Recipe of Silver Carp Fillet with Carrot Ratatouille on Reddish Carpaccio
Recipe type: Seafood
Cuisine: European Cuisine
- 100 g fillet silver carp
- 50 g ready-made puff pastry
- 5 g any vegetable oil
- 2 g sea salt
- 20 g French mustard
- 50 g carrot
- 40 g orange for fresh juice
- 2 гg sea salt
- 1 g spices to taste
- 10 g any vegetable oil
- 10 g lemon
- 80 g black reddish
- 2 g sea salt
- 3 g micro green
- 3 g capers
- 2 g flowers
- Take a silver carp fillet of 4 cm thick, slice into stripes of 10 cm, remove the bones and cook sous-vide for 15 minutes.
- Chill the fish to a temperature of 10 degrees.

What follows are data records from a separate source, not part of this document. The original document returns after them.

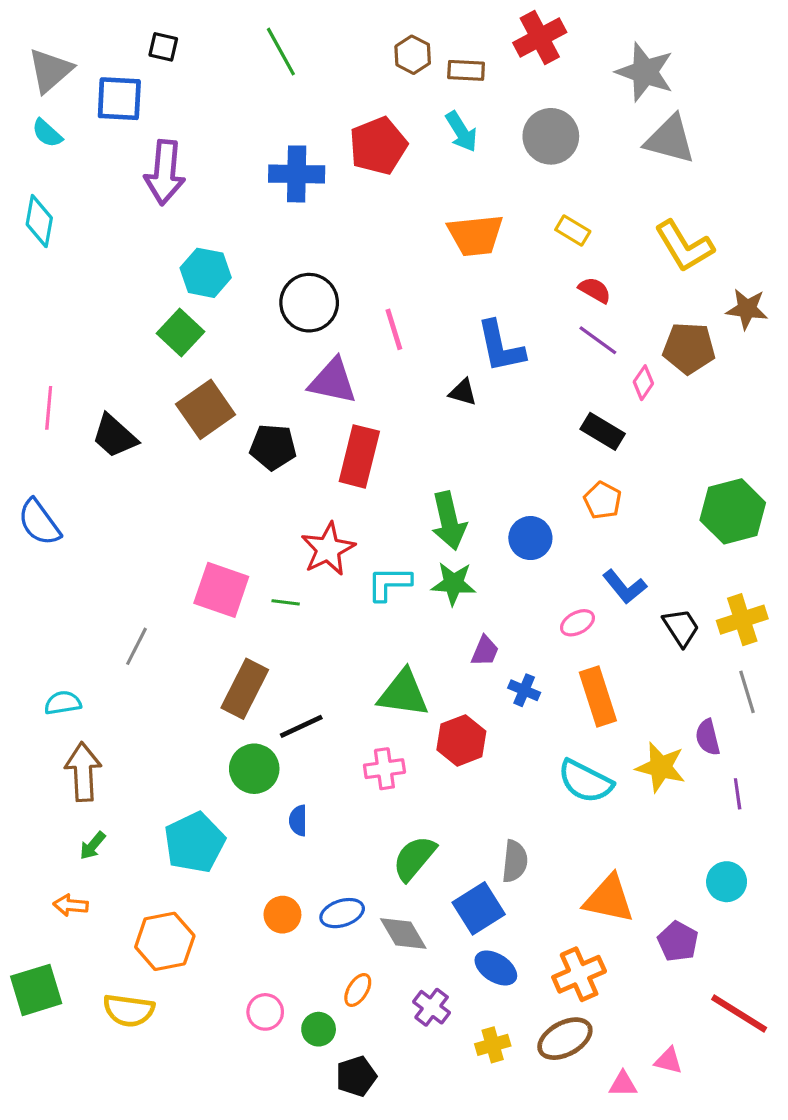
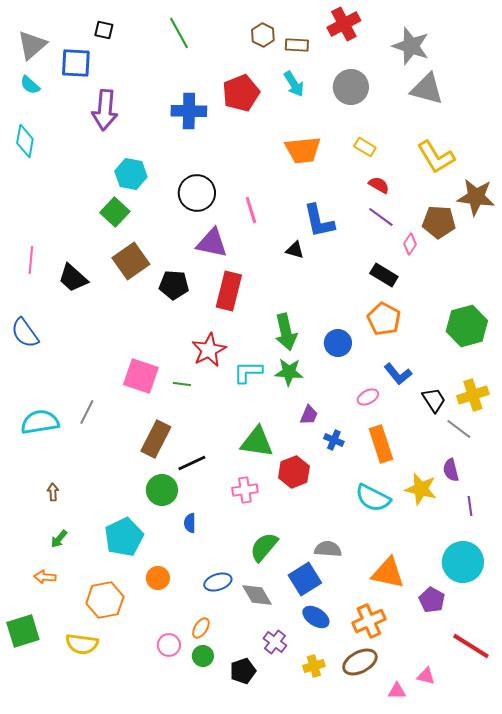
brown star: (747, 309) -> (476, 197), size x1.4
orange pentagon: (603, 500) -> (384, 319), size x1.4
gray line: (747, 692) -> (459, 429), moved, turned -36
cyan semicircle: (63, 703) -> (40, 422), moved, size x1.6
brown arrow: (83, 772) -> (53, 492), size x0.5
gray semicircle: (515, 861) -> (328, 549), turned -92
cyan circle: (727, 882) -> (463, 562), size x1.6
orange circle: (282, 915) -> (158, 578), moved
orange ellipse: (358, 990) -> (201, 628), moved
black pentagon: (356, 1076) -> (243, 671), moved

- Roll out the puff pastry to 2 mm, cut out a rectangle (width 5 cm, length 12 cm) and put the mustard on it.
- Put the fish and wrap it in the dough.
- Bake in the oven for 10 minutes at a temperature of 140 degrees.
- When serving the dish, cut off the edges to make the filling visible.
- Peel the carrots and cook sous-vide 40 minutes with orange peel. Peel the orange, squeeze fresh juice.
- Cut the carrots into strips of 1.5 mm thick and 10 mm wide.
- Heat the oil in the stewpan, fry the carrots for 2 minutes, add fresh juice, spices, boil out for 5 minutes and take from the stove.
- Slice the reddish into rings and parboil in water with orange peel for 5 minutes.
- Put all the ingredients on a hot plate and decorate with capers.